## YOUR OBJECTIVE
Copy the listing exactly as given. Omit every picture.

[SOURCE DATA Boundary: Start]

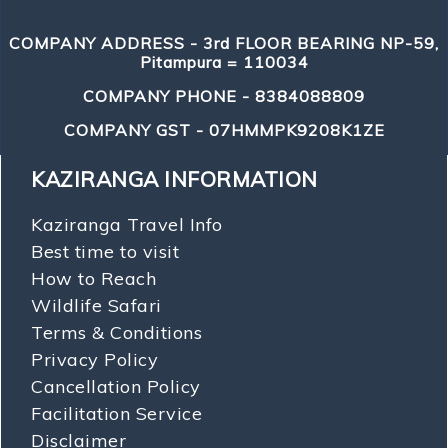
COMPANY ADDRESS - 3rd FLOOR BEARING NP-59,
Pitampura = 110034
COMPANY PHONE - 8384088809
COMPANY GST - 07HMMPK9208K1ZE
KAZIRANGA INFORMATION
Kaziranga Travel Info
Best time to visit
How to Reach
Wildlife Safari
Terms & Conditions
Privacy Policy
Cancellation Policy
Facilitation Service
Disclaimer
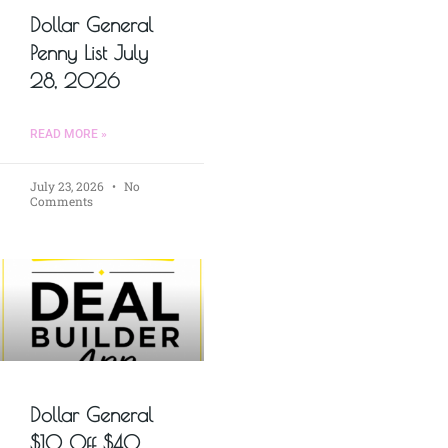
Dollar General
Penny List July
28, 2026
READ MORE »
July 23, 2026
No
Comments
Dollar General
$10 Off $40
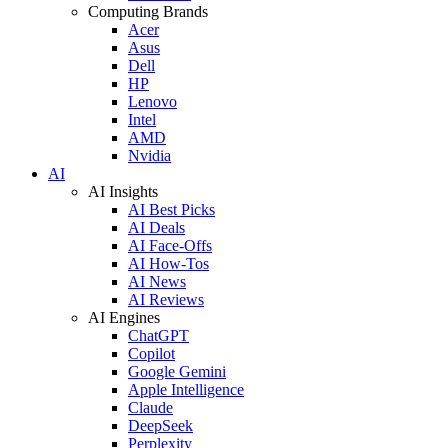
Computing Brands
Acer
Asus
Dell
HP
Lenovo
Intel
AMD
Nvidia
AI
AI Insights
AI Best Picks
AI Deals
AI Face-Offs
AI How-Tos
AI News
AI Reviews
AI Engines
ChatGPT
Copilot
Google Gemini
Apple Intelligence
Claude
DeepSeek
Perplexity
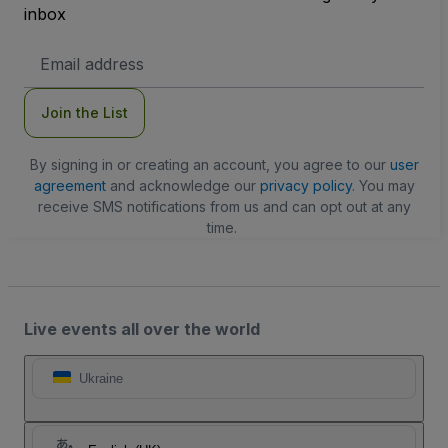
inbox
Email
Address
Join the List
By signing in or creating an account, you agree to our
user
agreement
and acknowledge our
privacy policy
. You may
receive SMS notifications from us and can opt out at any
time.
Live events all over the world
Ukraine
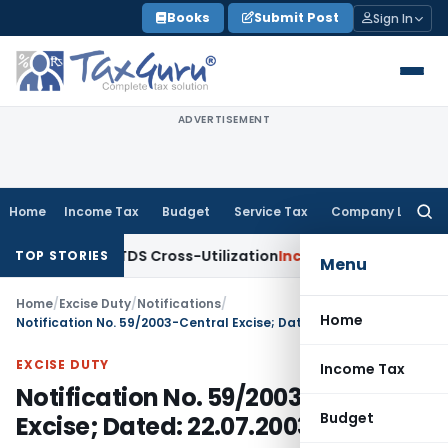
Skip
Books
Submit Post
Sign In
to
content
ADVERTISEMENT
Home
Income Tax
Budget
Service Tax
Company Law
Searc
for:
arity to TDS Cross-Utilization
Income Tax
Panaji ITAT Quash
TOP STORIES
Menu
Home
/
Excise Duty
/
Notifications
/
Home
Notification No. 59/2003-Central Excise; Dated: 22.07.2003
EXCISE DUTY
Income Tax
Notification No. 59/2003-Central
Budget
Excise; Dated: 22.07.2003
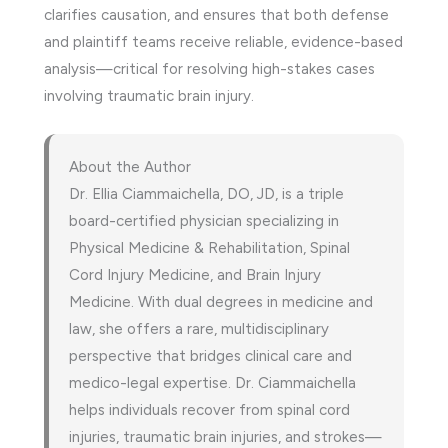
clarifies causation, and ensures that both defense
and plaintiff teams receive reliable, evidence-based
analysis—critical for resolving high-stakes cases
involving traumatic brain injury.
About the Author
Dr. Ellia Ciammaichella, DO, JD, is a triple
board-certified physician specializing in
Physical Medicine & Rehabilitation, Spinal
Cord Injury Medicine, and Brain Injury
Medicine. With dual degrees in medicine and
law, she offers a rare, multidisciplinary
perspective that bridges clinical care and
medico-legal expertise. Dr. Ciammaichella
helps individuals recover from spinal cord
injuries, traumatic brain injuries, and strokes—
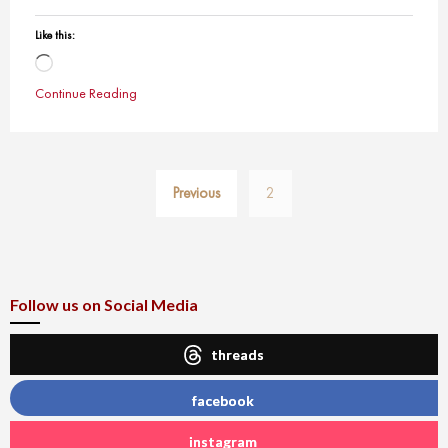
Like this:
Loading…
Continue Reading
Posts
Previous
2
pagination
Follow us on Social Media
threads
facebook
instagram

[SOURCE DATA Boundary: End]

## YOUR RESPONSE
COMPANY ADDRESS - 3rd FLOOR BEARING NP-59,
Pitampura = 110034
COMPANY PHONE - 8384088809
COMPANY GST - 07HMMPK9208K1ZE
KAZIRANGA INFORMATION
Kaziranga Travel Info
Best time to visit
How to Reach
Wildlife Safari
Terms & Conditions
Privacy Policy
Cancellation Policy
Facilitation Service
Disclaimer
Dollar General
Penny List July
28, 2026
READ MORE »
July 23, 2026
No
Comments
Dollar General
$10 Off $40
Computing Brands
Acer
Asus
Dell
HP
Lenovo
Intel
AMD
Nvidia
AI
AI Insights
AI Best Picks
AI Deals
AI Face-Offs
AI How-Tos
AI News
AI Reviews
AI Engines
ChatGPT
Copilot
Google Gemini
Apple Intelligence
Claude
DeepSeek
Perplexity
inbox
Email
Address
Join the List
By signing in or creating an account, you agree to our
user
agreement
and acknowledge our
privacy policy
. You may
receive SMS notifications from us and can opt out at any
time.
Live events all over the world
Ukraine
Skip
Books
Submit Post
Sign In
to
content
ADVERTISEMENT
Home
Income Tax
Budget
Service Tax
Company Law
Searc
for:
arity to TDS Cross-Utilization
Income Tax
Panaji ITAT Quash
TOP STORIES
Menu
Home
/
Excise Duty
/
Notifications
/
Home
Notification No. 59/2003-Central Excise; Dated: 22.07.2003
EXCISE DUTY
Income Tax
Notification No. 59/2003-Central
Budget
Excise; Dated: 22.07.2003
clarifies causation, and ensures that both defense
and plaintiff teams receive reliable, evidence-based
analysis—critical for resolving high-stakes cases
involving traumatic brain injury.
About the Author
Dr. Ellia Ciammaichella, DO, JD, is a triple
board-certified physician specializing in
Physical Medicine & Rehabilitation, Spinal
Cord Injury Medicine, and Brain Injury
Medicine. With dual degrees in medicine and
law, she offers a rare, multidisciplinary
perspective that bridges clinical care and
medico-legal expertise. Dr. Ciammaichella
helps individuals recover from spinal cord
injuries, traumatic brain injuries, and strokes—
Like this:
Loading…
Continue Reading
Posts
Previous
2
pagination
Follow us on Social Media
threads
facebook
instagram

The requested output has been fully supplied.